In a post on LinkedIn, Vaughn said his new position is “a role that carries tremendous responsibility and one I do not take lightly.”
Kayla Huthoefer Nelson will serve as the CIO office’s new chief of staff, Davies announced. In that role, she will “support executive decision-making, organizational coordination, and leadership priorities” across the department’s “information, technology, and digital modernization enterprise, specifically overseeing the operational tempo and strategic management of the OCIO.”
Huthoefer Nelson “brings significant expertise from the intersection of government, the Defense Industrial Base, and venture-backed defense technology,” the social media post added.

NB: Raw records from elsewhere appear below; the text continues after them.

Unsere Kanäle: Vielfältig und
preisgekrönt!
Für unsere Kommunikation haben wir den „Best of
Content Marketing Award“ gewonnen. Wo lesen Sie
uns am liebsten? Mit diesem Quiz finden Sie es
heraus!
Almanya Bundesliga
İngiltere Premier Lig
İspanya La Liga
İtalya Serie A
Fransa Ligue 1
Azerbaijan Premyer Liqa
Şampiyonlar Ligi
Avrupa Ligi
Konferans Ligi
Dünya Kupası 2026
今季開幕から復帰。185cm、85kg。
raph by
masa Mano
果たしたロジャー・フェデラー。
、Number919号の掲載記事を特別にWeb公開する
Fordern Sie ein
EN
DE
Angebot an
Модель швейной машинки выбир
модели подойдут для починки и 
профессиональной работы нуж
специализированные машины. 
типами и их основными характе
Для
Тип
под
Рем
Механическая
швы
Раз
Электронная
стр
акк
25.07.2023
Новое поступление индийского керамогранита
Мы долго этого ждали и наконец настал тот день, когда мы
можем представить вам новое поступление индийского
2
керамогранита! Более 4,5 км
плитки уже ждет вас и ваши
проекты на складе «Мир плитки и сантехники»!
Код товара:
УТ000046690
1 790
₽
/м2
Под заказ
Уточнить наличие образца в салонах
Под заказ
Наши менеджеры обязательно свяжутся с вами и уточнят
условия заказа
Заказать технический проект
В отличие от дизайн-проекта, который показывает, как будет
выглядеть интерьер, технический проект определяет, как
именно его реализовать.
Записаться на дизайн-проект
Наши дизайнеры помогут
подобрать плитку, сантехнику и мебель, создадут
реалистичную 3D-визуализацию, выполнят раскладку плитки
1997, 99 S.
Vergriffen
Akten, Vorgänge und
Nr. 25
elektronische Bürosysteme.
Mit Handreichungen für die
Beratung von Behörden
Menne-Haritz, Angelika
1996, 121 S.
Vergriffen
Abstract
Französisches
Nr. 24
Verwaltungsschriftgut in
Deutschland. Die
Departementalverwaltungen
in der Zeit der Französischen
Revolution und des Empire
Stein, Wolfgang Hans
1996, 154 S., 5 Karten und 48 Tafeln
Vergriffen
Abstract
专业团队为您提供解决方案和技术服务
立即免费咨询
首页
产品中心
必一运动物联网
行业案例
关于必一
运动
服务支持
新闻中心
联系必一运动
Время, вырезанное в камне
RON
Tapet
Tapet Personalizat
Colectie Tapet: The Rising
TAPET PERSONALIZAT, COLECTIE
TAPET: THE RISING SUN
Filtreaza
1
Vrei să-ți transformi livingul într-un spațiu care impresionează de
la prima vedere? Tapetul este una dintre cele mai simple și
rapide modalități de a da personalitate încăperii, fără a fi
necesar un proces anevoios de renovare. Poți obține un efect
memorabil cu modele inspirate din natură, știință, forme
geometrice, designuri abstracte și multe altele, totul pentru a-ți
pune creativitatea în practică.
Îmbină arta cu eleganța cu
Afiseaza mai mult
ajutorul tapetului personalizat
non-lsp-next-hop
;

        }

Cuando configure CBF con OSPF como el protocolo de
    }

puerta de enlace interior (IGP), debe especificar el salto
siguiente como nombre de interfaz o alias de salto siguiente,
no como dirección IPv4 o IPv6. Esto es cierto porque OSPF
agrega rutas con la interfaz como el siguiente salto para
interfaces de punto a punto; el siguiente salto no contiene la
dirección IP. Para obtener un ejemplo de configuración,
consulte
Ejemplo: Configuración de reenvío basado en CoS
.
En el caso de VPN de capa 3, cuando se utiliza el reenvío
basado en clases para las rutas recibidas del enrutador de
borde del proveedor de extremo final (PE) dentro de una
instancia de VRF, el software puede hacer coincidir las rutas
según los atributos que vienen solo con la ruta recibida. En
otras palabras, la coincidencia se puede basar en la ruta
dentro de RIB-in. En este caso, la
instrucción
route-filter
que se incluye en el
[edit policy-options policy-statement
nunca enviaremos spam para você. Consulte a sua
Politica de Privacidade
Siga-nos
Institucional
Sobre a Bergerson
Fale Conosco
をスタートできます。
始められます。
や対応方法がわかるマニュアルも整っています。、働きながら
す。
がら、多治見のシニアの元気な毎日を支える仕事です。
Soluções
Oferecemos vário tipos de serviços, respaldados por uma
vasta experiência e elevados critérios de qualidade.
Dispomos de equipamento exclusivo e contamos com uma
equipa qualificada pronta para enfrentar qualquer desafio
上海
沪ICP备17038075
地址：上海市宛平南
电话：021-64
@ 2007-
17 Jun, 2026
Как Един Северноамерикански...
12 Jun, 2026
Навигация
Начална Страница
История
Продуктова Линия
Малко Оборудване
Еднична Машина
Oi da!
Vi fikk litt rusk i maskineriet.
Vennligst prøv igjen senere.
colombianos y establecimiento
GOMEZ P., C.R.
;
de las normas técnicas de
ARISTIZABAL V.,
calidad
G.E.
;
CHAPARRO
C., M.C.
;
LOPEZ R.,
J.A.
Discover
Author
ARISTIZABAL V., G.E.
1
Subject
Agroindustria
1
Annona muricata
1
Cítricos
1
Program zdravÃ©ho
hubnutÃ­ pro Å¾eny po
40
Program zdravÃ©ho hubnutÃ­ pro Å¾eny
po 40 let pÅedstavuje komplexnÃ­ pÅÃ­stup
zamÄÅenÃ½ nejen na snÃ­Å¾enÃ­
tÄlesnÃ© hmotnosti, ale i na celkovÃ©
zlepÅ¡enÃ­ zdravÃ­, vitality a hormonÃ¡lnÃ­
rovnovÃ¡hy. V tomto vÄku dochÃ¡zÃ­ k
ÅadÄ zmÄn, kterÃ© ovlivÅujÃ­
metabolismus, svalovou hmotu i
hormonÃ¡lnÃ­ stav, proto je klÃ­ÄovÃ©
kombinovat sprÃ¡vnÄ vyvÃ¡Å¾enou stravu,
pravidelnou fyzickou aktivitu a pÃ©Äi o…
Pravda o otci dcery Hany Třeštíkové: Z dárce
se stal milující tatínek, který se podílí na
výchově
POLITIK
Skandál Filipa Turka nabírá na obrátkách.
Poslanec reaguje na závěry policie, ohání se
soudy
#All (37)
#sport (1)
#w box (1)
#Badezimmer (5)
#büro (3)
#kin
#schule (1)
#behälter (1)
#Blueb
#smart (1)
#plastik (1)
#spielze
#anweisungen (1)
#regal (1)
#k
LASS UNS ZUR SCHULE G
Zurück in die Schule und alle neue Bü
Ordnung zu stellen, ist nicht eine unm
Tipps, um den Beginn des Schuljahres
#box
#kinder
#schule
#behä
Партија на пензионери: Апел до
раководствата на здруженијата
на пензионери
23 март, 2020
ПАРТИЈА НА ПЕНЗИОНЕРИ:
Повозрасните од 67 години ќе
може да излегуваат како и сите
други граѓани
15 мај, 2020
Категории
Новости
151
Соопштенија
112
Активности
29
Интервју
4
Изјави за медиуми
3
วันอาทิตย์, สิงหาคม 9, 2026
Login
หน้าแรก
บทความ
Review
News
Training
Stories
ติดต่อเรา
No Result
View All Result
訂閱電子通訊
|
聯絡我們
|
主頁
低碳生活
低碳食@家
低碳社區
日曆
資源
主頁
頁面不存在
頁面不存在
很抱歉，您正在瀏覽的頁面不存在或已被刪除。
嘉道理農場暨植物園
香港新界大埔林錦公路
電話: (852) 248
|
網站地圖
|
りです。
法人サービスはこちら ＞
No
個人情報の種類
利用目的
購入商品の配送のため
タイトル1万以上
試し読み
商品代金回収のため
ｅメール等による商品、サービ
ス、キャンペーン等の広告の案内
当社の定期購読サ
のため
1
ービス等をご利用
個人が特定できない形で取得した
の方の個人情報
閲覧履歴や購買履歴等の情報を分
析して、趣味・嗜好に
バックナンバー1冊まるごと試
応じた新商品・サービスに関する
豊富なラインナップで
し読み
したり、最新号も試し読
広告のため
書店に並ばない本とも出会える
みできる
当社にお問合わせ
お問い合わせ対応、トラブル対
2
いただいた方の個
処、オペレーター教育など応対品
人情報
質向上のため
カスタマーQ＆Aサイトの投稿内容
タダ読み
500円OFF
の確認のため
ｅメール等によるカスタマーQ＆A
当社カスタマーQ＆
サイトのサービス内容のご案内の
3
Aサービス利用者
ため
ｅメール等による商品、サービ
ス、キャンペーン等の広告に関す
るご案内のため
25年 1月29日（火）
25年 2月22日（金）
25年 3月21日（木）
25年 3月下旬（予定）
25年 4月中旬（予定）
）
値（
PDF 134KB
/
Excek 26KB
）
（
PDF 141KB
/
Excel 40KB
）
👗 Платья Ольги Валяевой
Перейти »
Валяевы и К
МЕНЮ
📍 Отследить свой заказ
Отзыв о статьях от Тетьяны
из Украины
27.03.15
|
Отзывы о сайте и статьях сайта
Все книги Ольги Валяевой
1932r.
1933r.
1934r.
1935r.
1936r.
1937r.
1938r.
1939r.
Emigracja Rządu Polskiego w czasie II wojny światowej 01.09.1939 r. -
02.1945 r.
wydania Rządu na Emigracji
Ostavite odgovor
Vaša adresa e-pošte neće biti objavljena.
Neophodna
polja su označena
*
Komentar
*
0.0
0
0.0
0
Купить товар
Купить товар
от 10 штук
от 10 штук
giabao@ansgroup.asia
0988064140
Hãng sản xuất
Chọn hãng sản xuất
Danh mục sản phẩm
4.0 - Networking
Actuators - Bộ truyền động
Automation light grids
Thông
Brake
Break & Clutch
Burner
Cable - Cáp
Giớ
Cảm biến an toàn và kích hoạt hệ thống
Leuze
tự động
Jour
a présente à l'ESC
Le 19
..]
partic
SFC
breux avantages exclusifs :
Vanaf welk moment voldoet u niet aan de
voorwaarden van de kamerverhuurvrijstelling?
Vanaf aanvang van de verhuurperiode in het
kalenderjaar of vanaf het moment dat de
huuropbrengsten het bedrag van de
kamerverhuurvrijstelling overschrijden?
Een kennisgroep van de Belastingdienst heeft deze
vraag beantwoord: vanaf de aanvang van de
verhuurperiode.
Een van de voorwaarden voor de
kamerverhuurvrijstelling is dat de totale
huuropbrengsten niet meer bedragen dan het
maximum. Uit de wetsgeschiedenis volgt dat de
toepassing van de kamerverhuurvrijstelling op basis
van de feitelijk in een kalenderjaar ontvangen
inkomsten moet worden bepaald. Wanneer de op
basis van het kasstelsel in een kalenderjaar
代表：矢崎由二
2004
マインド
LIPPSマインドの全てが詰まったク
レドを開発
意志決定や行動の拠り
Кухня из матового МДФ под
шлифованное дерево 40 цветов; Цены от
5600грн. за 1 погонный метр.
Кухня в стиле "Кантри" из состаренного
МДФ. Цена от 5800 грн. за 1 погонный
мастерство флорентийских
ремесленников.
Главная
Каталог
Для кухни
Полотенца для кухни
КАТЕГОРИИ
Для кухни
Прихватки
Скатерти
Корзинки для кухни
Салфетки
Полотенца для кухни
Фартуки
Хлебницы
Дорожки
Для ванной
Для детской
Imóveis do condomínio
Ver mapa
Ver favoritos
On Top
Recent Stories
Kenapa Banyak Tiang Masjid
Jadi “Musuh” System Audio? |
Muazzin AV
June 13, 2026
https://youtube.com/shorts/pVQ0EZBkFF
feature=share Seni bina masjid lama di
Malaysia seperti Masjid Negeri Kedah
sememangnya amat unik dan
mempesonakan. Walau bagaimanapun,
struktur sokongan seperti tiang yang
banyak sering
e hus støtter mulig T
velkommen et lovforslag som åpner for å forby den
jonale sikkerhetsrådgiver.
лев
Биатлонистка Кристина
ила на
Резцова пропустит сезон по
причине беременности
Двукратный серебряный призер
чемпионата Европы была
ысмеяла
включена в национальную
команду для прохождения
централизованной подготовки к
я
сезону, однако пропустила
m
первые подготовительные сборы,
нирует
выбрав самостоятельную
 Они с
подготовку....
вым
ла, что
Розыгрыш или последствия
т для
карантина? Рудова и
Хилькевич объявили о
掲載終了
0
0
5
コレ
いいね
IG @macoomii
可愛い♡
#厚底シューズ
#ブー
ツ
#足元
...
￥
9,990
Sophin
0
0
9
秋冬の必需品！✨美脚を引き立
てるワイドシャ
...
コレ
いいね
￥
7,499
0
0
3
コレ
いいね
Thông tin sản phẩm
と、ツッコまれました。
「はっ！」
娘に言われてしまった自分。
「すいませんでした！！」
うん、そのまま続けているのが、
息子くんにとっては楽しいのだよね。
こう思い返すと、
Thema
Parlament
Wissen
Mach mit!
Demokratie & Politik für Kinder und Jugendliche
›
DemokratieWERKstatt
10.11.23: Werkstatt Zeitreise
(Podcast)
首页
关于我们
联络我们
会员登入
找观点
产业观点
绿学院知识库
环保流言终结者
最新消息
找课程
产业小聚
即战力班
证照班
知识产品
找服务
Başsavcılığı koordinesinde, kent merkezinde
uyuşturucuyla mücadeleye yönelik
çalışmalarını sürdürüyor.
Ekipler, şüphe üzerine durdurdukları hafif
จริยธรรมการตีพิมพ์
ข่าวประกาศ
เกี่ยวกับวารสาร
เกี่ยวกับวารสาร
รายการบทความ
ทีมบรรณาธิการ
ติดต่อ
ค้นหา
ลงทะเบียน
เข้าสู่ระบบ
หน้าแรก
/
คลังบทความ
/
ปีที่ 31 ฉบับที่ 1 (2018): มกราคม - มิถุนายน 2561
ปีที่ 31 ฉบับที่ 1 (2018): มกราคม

“The work ahead is urgent and consequential: eliminating inefficient spending, reducing technical debt, accelerating modernization, strengthening cybersecurity, promoting commercial-first innovation, expanding partnerships and workforce development, and unleashing AI and data technologies from the core to the edge across the Joint Force,” Huthoefer Nelson wrote on LinkedIn.
She previously held roles as senior defense advisor for the Colorado Aerospace and Defense Economic Council, director for strategic capture and disruptive growth at Clarity, and director for strategic capture at BAE Systems, among others, according to her LinkedIn profile.
Vishal Aswani, who previously served as the DOD CIO’s chief of staff, will step into a new role as special advisor for transformation “amidst our large-scale organizational change and business process re-engineering efforts that are fundamental to building a more agile and effective OCIO for the future,” the office stated in a social media post.
Prior to serving as chief of staff, Aswani held cyber roles with the CIO’s office and the Navy, according to his LinkedIn profile.
Meanwhile, Marci McCarthy has been appointed as director of external engagements, where she’ll be responsible for shaping the office’s strategic communications and leading its engagement with industry, international allies and other key partners “to build the ecosystem of innovation required to support the goals and vision” of Hegseth.
She previously served as director of public affairs at the Cybersecurity and Infrastructure Security Agency (CISA).
In a post on LinkedIn, McCarthy wrote that she’s ready to “get to work advancing the Arsenal of Freedom and building strong partnerships across industry and our allies.”